→ What is required:
In the material below, how many lines include the word "Grant"? Write only the number.
..........
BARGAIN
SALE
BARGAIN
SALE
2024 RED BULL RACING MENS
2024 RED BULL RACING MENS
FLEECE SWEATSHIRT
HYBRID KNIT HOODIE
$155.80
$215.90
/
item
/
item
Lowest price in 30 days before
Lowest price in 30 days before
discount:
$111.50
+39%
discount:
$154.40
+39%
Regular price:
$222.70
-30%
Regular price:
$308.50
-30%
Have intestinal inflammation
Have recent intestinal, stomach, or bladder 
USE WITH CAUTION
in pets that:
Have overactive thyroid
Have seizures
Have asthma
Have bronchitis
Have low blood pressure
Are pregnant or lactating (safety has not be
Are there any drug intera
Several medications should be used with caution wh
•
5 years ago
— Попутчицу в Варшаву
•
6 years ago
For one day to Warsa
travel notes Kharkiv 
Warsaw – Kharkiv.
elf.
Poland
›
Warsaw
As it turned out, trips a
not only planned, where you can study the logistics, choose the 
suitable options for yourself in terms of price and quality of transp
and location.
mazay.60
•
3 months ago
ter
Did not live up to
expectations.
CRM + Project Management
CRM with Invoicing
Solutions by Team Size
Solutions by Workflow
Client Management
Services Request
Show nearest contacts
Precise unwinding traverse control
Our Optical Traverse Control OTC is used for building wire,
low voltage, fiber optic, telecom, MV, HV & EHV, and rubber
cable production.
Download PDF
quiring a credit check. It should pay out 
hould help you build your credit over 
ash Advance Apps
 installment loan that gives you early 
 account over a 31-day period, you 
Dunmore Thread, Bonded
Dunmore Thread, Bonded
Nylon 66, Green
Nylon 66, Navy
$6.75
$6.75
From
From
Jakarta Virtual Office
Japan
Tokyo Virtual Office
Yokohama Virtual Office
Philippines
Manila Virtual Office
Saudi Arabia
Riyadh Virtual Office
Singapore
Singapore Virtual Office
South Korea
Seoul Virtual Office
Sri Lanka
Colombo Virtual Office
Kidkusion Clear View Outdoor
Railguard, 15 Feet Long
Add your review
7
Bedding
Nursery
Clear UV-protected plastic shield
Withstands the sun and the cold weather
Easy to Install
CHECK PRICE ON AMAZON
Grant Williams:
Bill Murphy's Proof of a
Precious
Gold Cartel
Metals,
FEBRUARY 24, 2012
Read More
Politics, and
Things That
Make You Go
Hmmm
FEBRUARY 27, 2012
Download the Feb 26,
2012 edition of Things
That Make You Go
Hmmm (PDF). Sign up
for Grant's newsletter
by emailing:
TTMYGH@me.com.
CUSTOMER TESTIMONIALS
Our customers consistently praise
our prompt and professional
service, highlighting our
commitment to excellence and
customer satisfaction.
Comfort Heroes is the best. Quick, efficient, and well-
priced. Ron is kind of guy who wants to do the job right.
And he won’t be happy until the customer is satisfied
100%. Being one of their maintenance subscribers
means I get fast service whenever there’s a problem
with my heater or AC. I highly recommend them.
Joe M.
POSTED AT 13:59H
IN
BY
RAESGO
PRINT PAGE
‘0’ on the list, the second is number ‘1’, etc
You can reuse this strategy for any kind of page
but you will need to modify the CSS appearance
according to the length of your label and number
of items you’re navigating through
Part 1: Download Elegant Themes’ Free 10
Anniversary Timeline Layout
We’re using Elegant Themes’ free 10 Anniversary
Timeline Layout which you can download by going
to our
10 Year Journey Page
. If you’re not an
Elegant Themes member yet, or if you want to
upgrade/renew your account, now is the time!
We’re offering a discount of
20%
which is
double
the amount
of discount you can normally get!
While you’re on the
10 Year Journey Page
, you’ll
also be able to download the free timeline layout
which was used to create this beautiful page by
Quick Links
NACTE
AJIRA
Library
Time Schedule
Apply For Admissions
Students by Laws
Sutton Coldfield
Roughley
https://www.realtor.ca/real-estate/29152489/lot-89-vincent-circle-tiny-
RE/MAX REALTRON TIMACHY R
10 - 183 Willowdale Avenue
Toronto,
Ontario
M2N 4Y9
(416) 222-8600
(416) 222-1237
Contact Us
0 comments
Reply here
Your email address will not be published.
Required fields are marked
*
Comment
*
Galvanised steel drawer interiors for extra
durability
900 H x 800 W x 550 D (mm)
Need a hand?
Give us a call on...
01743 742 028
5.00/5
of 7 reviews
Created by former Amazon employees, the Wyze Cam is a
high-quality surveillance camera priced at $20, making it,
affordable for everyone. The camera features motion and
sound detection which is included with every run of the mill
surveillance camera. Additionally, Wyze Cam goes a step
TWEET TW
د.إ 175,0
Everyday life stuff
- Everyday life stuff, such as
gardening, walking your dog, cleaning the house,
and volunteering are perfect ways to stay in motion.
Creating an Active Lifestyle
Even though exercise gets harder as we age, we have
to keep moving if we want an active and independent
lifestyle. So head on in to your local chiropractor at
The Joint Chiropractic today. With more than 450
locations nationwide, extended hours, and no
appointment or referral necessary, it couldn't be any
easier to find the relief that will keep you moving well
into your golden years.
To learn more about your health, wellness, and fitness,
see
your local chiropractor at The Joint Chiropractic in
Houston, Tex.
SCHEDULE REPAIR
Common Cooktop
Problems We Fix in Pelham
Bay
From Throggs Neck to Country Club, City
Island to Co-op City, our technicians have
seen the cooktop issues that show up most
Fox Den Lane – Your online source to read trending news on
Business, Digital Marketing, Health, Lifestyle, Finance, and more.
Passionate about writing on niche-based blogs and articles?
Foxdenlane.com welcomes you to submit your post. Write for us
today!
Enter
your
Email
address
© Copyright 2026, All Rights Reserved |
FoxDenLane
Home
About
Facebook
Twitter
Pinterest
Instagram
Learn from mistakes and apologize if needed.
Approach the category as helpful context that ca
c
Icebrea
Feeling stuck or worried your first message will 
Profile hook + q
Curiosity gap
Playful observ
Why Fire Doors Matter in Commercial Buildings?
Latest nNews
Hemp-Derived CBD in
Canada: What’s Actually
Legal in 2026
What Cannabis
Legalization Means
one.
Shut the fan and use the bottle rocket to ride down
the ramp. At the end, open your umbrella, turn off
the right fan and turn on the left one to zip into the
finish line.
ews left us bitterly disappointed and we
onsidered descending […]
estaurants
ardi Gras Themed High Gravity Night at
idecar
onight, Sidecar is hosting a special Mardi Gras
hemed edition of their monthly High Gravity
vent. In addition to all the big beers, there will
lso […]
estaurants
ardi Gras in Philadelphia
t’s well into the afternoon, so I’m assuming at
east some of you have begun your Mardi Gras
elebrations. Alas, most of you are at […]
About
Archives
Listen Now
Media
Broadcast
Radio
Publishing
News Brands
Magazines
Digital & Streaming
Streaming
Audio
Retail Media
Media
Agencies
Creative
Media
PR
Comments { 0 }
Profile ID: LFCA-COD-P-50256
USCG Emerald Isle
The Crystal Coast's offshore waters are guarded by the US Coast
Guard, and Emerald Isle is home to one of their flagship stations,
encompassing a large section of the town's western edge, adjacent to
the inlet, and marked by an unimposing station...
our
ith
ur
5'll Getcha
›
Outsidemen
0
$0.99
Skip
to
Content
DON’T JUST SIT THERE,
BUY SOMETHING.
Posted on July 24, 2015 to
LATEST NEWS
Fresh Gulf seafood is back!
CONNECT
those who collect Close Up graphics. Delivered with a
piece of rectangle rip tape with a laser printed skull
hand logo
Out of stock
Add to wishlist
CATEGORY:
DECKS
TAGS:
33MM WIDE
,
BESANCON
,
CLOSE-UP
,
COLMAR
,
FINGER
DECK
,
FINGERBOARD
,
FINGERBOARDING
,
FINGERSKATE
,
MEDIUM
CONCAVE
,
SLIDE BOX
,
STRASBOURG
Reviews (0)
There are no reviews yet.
..........
→ Expected answer:
2